Wednesday, June 17, 2015
Somewhere deep in the bowels of Boston on an inbound Green Line train over two decades ago l slaughtered a sacred cow. At the time I was a student at Gordon-Conwell Theological seminary but I was returning from a class at Boston College taught by the noted feminist theologian Rosemary Radford Ruether. Obviously, I was exploring beyond the prescribed boundaries of Evangelicalism. I had already been questioning the connection between conservative theology and conservative politics. Now I was staring down the sacred cow of inerrancy. I knew that the belief that the Bible is the inspired word of God, free from error was a foundational tenet of Evangelicalism. My doubts had been sending the sacred cow out to pasture but now was the time to cut the ties. I understood that my Evangelical beliefs had painted me into a corner. Believing that the Bible accurately recorded God's instructions to kill innocent women and children during the conquest of the Promised Land pushed me to an irreconcilable moral dilemma, forcing me to choose between a divine book and divine love. Accepting the idea that the Bible is a book of human rather than divine origin allowed me to continue in relationship with a loving God while accepting that the victors write the history, soetimes using the excuse "God made me do it."
For many Evangelicals today, the trigger issue that threatens to undo their view of scripture is homosexuality.
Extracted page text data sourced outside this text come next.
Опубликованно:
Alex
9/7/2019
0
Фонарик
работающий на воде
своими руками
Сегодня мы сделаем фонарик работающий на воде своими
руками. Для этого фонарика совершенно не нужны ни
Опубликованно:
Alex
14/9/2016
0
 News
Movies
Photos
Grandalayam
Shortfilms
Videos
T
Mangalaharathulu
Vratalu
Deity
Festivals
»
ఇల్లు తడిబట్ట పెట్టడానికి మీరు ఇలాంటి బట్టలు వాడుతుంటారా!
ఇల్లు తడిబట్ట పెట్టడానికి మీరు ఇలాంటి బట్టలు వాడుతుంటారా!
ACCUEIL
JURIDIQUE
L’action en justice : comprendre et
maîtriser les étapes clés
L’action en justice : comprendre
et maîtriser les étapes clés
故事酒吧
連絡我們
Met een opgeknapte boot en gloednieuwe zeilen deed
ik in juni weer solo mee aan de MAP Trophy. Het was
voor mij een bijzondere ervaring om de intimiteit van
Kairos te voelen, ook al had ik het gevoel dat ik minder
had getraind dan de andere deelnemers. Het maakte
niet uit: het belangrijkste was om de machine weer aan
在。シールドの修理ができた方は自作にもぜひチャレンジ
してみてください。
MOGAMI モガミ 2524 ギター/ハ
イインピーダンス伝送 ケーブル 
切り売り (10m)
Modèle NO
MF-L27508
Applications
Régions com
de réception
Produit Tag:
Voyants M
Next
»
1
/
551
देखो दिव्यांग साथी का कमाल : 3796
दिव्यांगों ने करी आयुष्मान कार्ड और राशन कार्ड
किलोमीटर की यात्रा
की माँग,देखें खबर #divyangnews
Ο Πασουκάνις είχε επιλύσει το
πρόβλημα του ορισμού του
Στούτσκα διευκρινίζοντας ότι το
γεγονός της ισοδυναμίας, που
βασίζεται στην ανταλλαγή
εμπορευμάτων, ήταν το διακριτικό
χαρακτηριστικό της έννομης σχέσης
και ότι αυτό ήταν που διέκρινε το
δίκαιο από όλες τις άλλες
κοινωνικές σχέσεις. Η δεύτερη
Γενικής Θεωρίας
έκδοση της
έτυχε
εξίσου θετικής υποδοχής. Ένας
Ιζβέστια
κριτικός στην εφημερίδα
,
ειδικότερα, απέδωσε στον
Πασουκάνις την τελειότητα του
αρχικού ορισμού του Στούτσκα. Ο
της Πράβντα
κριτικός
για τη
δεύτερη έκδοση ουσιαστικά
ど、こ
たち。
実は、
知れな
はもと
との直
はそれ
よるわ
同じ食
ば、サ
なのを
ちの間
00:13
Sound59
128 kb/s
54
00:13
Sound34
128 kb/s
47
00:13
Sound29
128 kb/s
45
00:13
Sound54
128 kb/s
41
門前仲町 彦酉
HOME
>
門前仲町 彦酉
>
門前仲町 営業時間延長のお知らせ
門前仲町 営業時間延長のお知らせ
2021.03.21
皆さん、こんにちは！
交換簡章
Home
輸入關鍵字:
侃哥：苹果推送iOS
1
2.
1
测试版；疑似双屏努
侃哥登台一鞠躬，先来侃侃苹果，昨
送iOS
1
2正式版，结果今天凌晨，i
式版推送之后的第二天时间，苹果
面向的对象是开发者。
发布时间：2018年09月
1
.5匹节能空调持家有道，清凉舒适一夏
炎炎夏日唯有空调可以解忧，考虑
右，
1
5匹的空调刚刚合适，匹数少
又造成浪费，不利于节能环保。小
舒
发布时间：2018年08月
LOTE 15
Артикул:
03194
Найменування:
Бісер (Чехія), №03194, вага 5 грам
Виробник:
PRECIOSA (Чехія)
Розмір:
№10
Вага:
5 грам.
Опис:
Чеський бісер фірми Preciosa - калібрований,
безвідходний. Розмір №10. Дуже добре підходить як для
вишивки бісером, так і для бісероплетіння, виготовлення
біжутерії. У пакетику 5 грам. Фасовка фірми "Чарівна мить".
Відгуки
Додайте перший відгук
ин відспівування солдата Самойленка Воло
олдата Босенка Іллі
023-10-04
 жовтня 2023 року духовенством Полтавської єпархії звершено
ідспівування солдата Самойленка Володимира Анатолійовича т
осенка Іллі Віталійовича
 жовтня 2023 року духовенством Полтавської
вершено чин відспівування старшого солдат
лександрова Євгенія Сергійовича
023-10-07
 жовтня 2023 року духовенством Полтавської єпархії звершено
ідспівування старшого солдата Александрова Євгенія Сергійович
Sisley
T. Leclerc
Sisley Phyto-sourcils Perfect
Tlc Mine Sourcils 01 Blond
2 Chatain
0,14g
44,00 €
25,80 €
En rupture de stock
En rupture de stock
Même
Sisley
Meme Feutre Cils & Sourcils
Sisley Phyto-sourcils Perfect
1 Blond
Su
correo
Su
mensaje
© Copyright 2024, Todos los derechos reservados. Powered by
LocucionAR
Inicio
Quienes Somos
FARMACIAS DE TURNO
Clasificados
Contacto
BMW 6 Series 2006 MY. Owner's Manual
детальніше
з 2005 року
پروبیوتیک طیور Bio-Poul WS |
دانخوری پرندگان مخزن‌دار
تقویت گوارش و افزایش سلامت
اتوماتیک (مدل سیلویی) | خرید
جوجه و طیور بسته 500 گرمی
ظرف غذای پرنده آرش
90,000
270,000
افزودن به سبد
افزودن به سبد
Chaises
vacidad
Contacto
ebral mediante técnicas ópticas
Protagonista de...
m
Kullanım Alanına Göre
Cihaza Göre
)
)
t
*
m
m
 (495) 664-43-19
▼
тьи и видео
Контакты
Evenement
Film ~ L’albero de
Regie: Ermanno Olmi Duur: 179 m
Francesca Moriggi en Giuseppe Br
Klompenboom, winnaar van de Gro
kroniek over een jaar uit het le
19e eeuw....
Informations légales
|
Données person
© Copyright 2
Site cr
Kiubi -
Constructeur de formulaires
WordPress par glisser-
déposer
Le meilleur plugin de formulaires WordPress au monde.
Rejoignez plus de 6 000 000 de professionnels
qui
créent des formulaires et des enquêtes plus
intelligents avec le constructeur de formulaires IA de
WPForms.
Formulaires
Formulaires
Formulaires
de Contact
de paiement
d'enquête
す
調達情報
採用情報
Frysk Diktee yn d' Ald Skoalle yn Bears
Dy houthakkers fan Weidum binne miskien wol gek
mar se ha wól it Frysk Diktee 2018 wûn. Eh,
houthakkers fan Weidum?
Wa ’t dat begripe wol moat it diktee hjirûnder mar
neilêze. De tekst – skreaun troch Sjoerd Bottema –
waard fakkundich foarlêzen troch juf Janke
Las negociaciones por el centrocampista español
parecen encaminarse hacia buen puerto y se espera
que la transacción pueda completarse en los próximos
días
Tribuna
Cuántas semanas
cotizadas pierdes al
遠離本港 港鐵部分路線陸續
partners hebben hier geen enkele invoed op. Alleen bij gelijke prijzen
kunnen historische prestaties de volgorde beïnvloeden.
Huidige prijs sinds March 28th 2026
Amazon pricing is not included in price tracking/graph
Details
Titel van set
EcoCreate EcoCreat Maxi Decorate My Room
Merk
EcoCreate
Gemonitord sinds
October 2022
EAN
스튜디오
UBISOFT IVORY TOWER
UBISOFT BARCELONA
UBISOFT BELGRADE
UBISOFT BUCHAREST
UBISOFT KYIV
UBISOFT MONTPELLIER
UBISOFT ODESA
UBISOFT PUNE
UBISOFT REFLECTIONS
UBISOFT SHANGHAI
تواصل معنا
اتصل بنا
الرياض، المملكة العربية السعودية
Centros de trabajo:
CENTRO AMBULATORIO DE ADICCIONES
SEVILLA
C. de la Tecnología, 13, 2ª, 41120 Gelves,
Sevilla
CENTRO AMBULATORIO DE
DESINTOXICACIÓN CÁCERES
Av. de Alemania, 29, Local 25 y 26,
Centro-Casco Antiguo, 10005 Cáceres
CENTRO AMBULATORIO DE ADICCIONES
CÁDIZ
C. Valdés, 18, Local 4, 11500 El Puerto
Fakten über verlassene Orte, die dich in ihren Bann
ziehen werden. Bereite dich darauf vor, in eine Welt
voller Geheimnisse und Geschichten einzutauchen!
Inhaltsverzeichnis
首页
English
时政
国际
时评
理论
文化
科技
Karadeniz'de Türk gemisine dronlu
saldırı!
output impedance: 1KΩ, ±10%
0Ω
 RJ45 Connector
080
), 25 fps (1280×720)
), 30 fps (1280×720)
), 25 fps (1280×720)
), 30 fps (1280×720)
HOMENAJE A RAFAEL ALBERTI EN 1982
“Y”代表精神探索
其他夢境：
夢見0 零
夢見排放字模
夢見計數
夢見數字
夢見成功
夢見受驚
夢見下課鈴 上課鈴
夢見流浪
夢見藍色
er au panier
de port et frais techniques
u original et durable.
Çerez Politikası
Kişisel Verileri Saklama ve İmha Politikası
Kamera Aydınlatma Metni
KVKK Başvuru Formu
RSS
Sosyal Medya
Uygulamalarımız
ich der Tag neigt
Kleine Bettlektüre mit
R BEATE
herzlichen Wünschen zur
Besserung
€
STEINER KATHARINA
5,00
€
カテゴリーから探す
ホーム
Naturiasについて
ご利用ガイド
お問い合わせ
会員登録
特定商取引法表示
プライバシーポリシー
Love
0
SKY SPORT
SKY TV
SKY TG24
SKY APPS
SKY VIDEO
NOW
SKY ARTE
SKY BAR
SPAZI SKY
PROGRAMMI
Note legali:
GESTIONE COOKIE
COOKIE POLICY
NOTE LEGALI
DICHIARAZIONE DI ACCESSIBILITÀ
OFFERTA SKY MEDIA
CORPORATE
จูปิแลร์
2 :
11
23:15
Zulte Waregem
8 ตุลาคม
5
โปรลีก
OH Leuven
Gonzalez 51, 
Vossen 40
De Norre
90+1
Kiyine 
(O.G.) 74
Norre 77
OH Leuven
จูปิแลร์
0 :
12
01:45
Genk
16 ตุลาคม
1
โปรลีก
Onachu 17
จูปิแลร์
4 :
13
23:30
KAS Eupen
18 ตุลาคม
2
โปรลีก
There are wonderful resources providing scholarly interpretation of the handful of verses that touch on the topic, so I won’t cover that ground here. Rather, I want to reach out to Evangelicals worried that a change in their stance on homosexuality will necessarily mean a wholesale change in their understanding of scripture. For those who fear that the only option is the slippery slope slide away from rock solid doctrine that I took I have two things to say. One, it is definitely possible to hold the belief that homosexuality is not a sin while simultaneously believing that the Bible is inerrant. Two, the journey down the slippery slope is filled not only with fear but also with freedom. I’ll take the issues in reverse order.
I understand that to question one part is to question the whole. While I found liberation in embracing the path of questioning, I get it that every answer provides only temporary comfort since it also leads to new questions. Thus freedom from constrictive answers is also a loss of assurance. Those of us swimming in the deep end of free exploration find it easy to call out, "come on in, the water's fine," but what those standing on the shore really want to hear from us is that we are trained in lifesaving. Or more likely, they want their own personal lifesaver. For isn't that one of the best gifts from that branch of Christianity-"blessed assurance, Jesus is mine"? But what I want you on the shore to hear is that one gift from the deep end is the blessed assurance that we can never swim beyond the reach of the lifesaver because the power resides inside us. And when we feel weak thank God the power resides also in the other swimmers.
Those others are a big part of why I believe that it is possible to remain Evangelical while accepting and affirming the LGBT community. The recent revelation by Tony Campolo that he now believes that homosexuality is not a sin is living proof of this possibility. And I think I can tap into my own Evangelical roots well enough to make the case that the story of the vision that Peter has in Acts 10 supports that position. Peter is struggling with the idea of sharing the gospel with an “unclean” Gentile when he has the vision of being offered unclean animals to eat. He is naturally offended at the very thought of it but eventually understands that God’s word to him is that no animal made by God is unclean. Peter then draws the obvious conclusion that neither is any human unclean. Christians of all stripes have no problem understanding this story as part of a justification for no longer keeping kosher laws, so why should we not also understand that it means that homosexuality should no longer be considered an abomination? Granted, Peter meeting Cornelius pushed him out of his comfort zone. He had to abandon the assurance of old laws that Christ had fulfilled and/or abolished. It is normal to want to be surrounded by people who think (and even look) like you. Homogeneous culture does not have to lead to rejection of those who are different, but sadly it does regularly entail just that for the sake of maintaining the status quo. So if you are going to start walking the talk that the good news of salvation is meant for every person, you may need to take some initiative in finding your Cornelius. My advice to my Evangelical sisters and brothers is to take the risk of building accepting relationships with LGBT folks. You don’t need to be affirming from the start, though trust that God can show you the way there. Many people are already at this halfway point, stuck in a “love the sinner, hate the sin” dilemma. Keep listening, both to the quiet voice of God in you and the way that God speaks through this other beloved child. It will be uncomfortable to be sure. But if we are going to learn how to live as the one grand united yet amazingly diverse Body of Christ, we are going to have to spend a lot of time getting to know the Corneliuses who may be nothing like anyone we have ever met before. And thank God for that.